Case study: Observing fish movements around artificial reefs off Taiwan using a multibeam echosounder

Client

Dr. Shiahn-wern Shyue, National Sun Yat-sen University Taiwan

Location

Taiwan

Background

Multibeam echosounders and sonars can sample larger volumes of water than single-beam echosounders. Traditionally they have been used to map ‘swathes’ of the seafloor – hence the term ‘swath mappers’ – but are increasingly being used by bioacousticians to detect and track targets in the water column such as fish (both individuals and schools).

 

Artificial reefs off Taiwan

At the National Sun Yat-sen University in Taiwan, Echoview user Dr. Shiahn-wern Shyue used data from a Reson SeaBat 7125 multibeam echosounder (MBES) to observe fish movements around Taiwan’s artificial reefs. Reefs can provide vital habitat for ecologically and commercially important fish species, and the Taiwan Fishery Bureau has invested considerable effort towards the preservation of fishery resources by deploying numerous artificial reefs around the island (Shyue and Yang 2002).

Echoview Teledyne Reson sonar artificial reef fish behavior

Echoview is used to read Reson multibeam data, and has a variety of tools for exploring and manipulating data for the purposes of counting and tracking individual fish on a reef.

Multibeam data processing

The full range of Echoview’s capabilities for multibeam data processing can be leveraged to extract as much information as possible from MBES data such as this.
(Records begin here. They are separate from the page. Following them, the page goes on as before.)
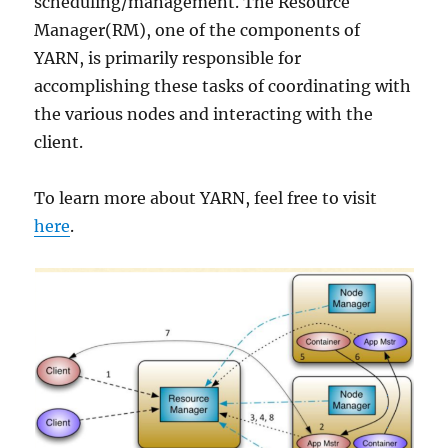
scheduling/management. The Resource
Manager(RM), one of the components of
YARN, is primarily responsible for
accomplishing these tasks of coordinating with
the various nodes and interacting with the
client.
To learn more about YARN, feel free to visit
here
.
Processing steps included:

  • Visualizing the data via echograms (by-ping and ‘stacked beams’)
  • Applying a bottom-detection algorithm for mapping the seafloor and artificial reefs
  • Removing background signal
  • Applying a target-detection algorithm to identify individual fish
  • Applying aggregation-detection algorithms to identify schools of fish and zooplankton
  • Applying a tracking algorithm to follow individual fish over time
  • Calculating an extensive range of metrics (analysis variables) for the characterization of targets, tracks and aggregations, including:
    • Number of fish
    • Geographic location of fish
    • Position of fish in the water column
    • Fish swimming direction and speed
    • Fish length
    • Aggregation dimensions
    • Bottom depth
  • Using templates and scripts for working efficiently and objectively with large volumes of data

These procedures provide a quantitative description of the distribution, relative abundance and movement of fish around Taiwan’s artificial reefs, and thereby monitor the influence of these reefs on the ecosystem.

Acknowledgements
Echoview wishes to thank Dr. Shiahn-wern Shyue of the National Sun Yat-sen University, Kaohsiung, Taiwan for permission to present this work.